The runtime calls the futex syscall directly via futexsleep in src/runtime/os_linux.go, using FUTEX_WAIT_PRIVATE (sufficient for single-process Go programs).

Practical Lessons #

After working with futex-based systems for years, here are my key takeaways:

Futexes are everywhere - Every pthread mutex, Go channel, and Rust lock uses them under the hood on Linux
The fast path is critical - Optimize for uncontended cases; they dominate in real workloads
Debugging is hard - Futex bugs often manifest as hangs or rare race conditions.

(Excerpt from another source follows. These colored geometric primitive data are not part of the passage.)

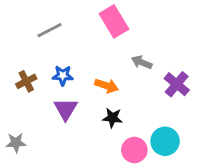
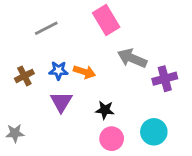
gray arrow: (142, 62) -> (132, 58), size x1.5
purple cross: (177, 84) -> (165, 79), turned 35
orange arrow: (107, 86) -> (84, 72), moved
pink circle: (134, 150) -> (112, 139), moved

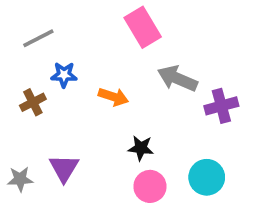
gray line: (46, 28) -> (38, 38), moved
blue star: (58, 71) -> (64, 75), moved
purple triangle: (61, 102) -> (64, 168), moved

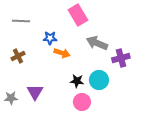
gray line: (38, 38) -> (21, 21), turned 30
blue star: (64, 75) -> (50, 38), moved
cyan circle: (207, 177) -> (99, 80), moved

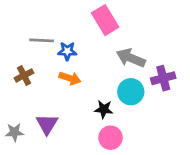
gray line: (21, 21) -> (42, 40), moved
orange arrow: (62, 53) -> (70, 78), moved
cyan circle: (99, 80) -> (131, 92), moved

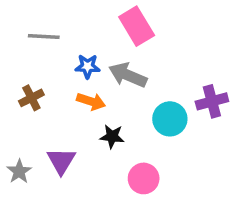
gray line: (42, 40) -> (44, 37), moved
gray arrow: (131, 58) -> (128, 75), moved
black star: (104, 109) -> (112, 136), moved
gray star: (15, 132) -> (19, 171), turned -30

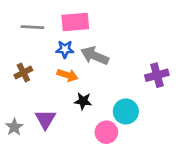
pink rectangle: (137, 26) -> (75, 22), moved, turned -64
cyan circle: (170, 119) -> (126, 111), moved

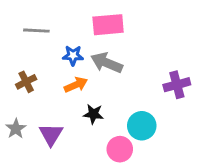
pink rectangle: (75, 22) -> (108, 25), moved
orange arrow: (67, 75) -> (76, 85), turned -42
gray star: (14, 127) -> (16, 129), moved

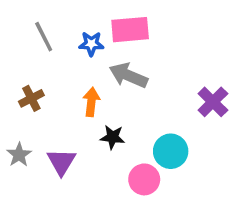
gray line: (36, 31) -> (44, 37), turned 60
blue star: (73, 55) -> (91, 44), moved
orange arrow: (76, 85) -> (91, 102), turned -60
purple cross: (177, 85) -> (213, 102), turned -30

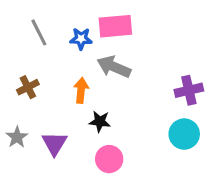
purple cross: (213, 102) -> (189, 90), turned 32
cyan circle: (171, 151) -> (184, 134), moved
pink circle: (144, 179) -> (109, 159), moved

Always use higher-level primitives unless absolutely necessary
Performance wins are real - The userspace fast path makes modern Linux synchronization incredibly efficient

At Semrush, we’ve built systems handling millions of requests per second, and the efficiency of futex-based synchronization is a key enabler. But we never use futexes directly - pthread mutexes and Go’s sync package provide all we need with better safety guarantees.

Conclusion #

Futexes represent one of those beautiful systems programming ideas: solve the common case (uncontended locking) in userspace, involve the kernel only when necessary (contention). This hybrid approach gives us the best of both worlds - efficiency and correctness.

While you’ll likely never write futex() directly, understanding this mechanism deepens your knowledge of how modern concurrent systems actually work. Next time you use a mutex or channel, you’ll know there’s a carefully orchestrated dance between userspace atomics and kernel queues making it all possible.

Have you encountered futex-related issues in production? Or implemented custom synchronization primitives? I’d love to hear about your experiences with low-level Linux concurrency.